The runner itself can be implemented as a class in a language like Python. Its primary role is to parse the configuration, instantiate the necessary objects (models, attacks), and loop through the defined experiments, collecting results along the way.

# pseudocode/python for a simple benchmark runner
import yaml

class BenchmarkRunner:
    def __init__(self, config_path):
        # 1. Load and parse the configuration file
        with open(config_path, 'r') as f:
            self.config = yaml.safe_load(f)
        self.results = []

    def run(self):
        # 2. Iterate through each combination of model, dataset, and attack
        for model_conf in self.config['models']:
            model = self.load_model(model_conf)
            for dataset_conf in self.config['datasets']:
                dataset = self.load_dataset(dataset_conf)
                for attack_conf in self.config['attacks']:
                    attack = self.load_attack(attack_conf)
                    
                    # 3. Execute the test
                    print(f"Running {attack.name} on {model.name}...")
                    raw_results = self.execute_test(model, dataset, attack)
                    
                    # 4. Compute metrics and store them
                    metrics = self.compute_metrics(raw_results, self.config['metrics'])
                    self.results.append(metrics)
    
    def generate_report(self):
        # 5. Aggregate all results into a final report (e.g., CSV, JSON)
        print("Generating final report...")
        # ... logic to save self.results to a file ...

# Usage:
# runner = BenchmarkRunner('config.yaml')
# runner.run()
# runner.generate_report()

In this sketch, methods like load_model, load_dataset, and load_attack would contain the logic to dynamically import and instantiate the correct classes based on the configuration strings. The execute_test method would contain the core loop that feeds data samples to the attack algorithm, which in turn queries the model.

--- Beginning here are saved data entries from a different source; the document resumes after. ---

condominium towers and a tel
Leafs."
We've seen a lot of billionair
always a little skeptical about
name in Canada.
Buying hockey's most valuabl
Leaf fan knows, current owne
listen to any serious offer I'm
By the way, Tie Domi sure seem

Key Component Responsibilities

Component Responsibility
Configuration Parser Reads YAML/JSON file and provides a structured representation (e.g., a dictionary) of the experiments to run.
Resource Loaders Dynamically instantiates model, dataset, and attack objects based on configuration. Handles loading weights, data files, etc.
Test Executor Orchestrates a single test run. Iterates over the dataset, applies the attack, gets model predictions, and collects raw outputs.
Metrics Calculator Takes raw outputs from the executor and computes summary statistics like accuracy, attack success rate, or perturbation levels.
Report Generator Aggregates metrics from all test runs and formats them into a human-readable and machine-parsable report (e.g., CSV, markdown table, JSON).

Building or adopting a benchmark runner framework is a critical step in maturing your AI red teaming capabilities. It moves your operations from ad-hoc scripts to a systematic, repeatable, and scalable evaluation process, which is essential for tracking security posture over time and comparing defenses effectively.